Temperature-programmed desorption of C₂H₄, C₃H₆ (C₂H₄, C₃H₆-TPD) was conducted in a micro fixed-bed reactor connected to a mass spectrometer (HPR-20, Hiden Analytical, Britain). The catalyst was first treated at 250 °C for 2 h to remove the bound water from the sample under pure Ar. After lowering to room temperature, the surface oxide layer was removed by treatment with 10% CO at 350 °C for 2 h. Subsequently, the temperature was reduced to room temperature while the residual CO was purged by pure Ar, and then the adsorption species were switched in the reactor for 2 h. After that, a stable baseline was obtained on the MS by pure Ar purging. The catalysts were heated from room temperature to 800 °C at 10 °C/min. Mass of m/z = 26 (C₂H₄), 41 (C₃H₆) was monitored.

Thermogravimetric (TG) analysis was performed on a TG analyzer (Rigaku DTA8122, Rigaku, Tokyo, Japan) with a heating rate of 10 °C/min from room temperature to 800 °C in air condition.

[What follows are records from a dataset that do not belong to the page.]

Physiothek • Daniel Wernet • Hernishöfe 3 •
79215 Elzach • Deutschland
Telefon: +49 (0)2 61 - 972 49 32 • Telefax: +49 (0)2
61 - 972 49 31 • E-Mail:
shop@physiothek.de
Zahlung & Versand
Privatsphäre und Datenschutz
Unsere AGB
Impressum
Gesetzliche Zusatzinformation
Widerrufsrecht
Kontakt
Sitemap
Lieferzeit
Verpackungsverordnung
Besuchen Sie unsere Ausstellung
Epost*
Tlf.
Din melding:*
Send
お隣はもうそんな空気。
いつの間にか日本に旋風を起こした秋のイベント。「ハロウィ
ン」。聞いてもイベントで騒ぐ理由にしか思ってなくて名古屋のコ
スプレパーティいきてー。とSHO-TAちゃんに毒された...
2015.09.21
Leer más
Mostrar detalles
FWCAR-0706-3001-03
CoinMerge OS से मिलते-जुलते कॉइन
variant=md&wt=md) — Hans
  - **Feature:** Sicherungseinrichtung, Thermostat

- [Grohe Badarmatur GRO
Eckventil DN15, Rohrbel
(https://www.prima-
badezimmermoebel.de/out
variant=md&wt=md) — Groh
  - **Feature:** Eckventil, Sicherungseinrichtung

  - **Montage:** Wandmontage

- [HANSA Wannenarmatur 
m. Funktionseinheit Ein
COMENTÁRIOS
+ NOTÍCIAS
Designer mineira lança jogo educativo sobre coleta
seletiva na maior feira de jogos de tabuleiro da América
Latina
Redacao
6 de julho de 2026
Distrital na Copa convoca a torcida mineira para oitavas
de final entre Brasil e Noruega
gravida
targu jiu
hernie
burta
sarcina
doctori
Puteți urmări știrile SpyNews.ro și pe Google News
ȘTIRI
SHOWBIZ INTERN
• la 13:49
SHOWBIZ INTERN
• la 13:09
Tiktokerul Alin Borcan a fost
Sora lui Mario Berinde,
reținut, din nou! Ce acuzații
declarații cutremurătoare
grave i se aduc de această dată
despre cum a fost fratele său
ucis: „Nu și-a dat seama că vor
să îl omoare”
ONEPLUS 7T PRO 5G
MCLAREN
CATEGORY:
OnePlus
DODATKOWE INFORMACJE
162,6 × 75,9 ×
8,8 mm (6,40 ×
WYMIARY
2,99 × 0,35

In situ DRIFT spectra were recorded on a Frontier spectrometer (Spectrum 100, PerkinElmer, Waltham, MA, USA) equipped with a Harrick Praying Mantis diffuse reflection cell and a mercury cadmium telluride (MCT) detector cooled by liquid nitrogen. The catalyst sample was pretreated using different reductive gases at 350 °C and 1 bar for 5 h. Then, the temperature was lowered to 330 °C and the pressure was set to 1.5 MPa under Ar flow and a background spectrum was recorded. The pretreated sample was next exposed to a reactant gas mixture containing 20 vol. % CO₂, 60 vol. % H₂, and 20 vol. % Ar with a total gas flow of 25 mL/min for 30 min. The DRIFT spectra were collected at 4 cm⁻¹ resolution and 64 scans.

4. Conclusions

In conclusion, we investigated the impact of different pretreatment atmospheres on the performance of iron-based catalysts in CO₂ hydrogenation, using various characterizations such as Raman, XPS, MES, TG and in situ DRIFTS, on the activated and spent catalysts. Our results indicated that the differences in the performance of the spent catalysts were primarily due to differences in iron phase composition and carbon deposition. Specifically, based on the analysis of the results from MES and Raman, we found that the H₂-pretreated catalyst had low activity due to the lack of FeO_X, while the CO-pretreated catalyst had the highest content of Fe₃C and FeO_X, resulting in the highest activity and selectivity to olefins and C₅₊ hydrocarbons. Additionally, the TG findings demonstrated that the catalyst’s performance was somewhat impacted by the degree of carbon deposition. For instance, the mild degree of carbon deposition in the CO-pretreated catalyst contributed to maintaining the balance of FeC_X and FeO_X, resulting in continuous optimal performance. At the same time, it can be seen from the TEM results that the sintering and agglomeration of the catalyst were not conducive to the exposure of the active sites and inhibited the reactivity of the catalyst. The results of in situ DRIFTS showed that the CO pretreatment catalyst was more conducive to the formation of olefins and -CH₂, -CH₃ groups in the early stage of the reaction, which together with the composition results of the bulk and surface phase of MES, XRD, Raman and XPS, explain the CO pretreatment catalyst for optimum performance. Finally, the results of TPD also showed that the CO pretreatment catalyst was more conducive to the desorption of light olefins and improved the selectivity of olefins. These findings suggest a novel strategy for in the future selecting and optimizing the pretreatment atmosphere in the CO₂ hydrogenation process.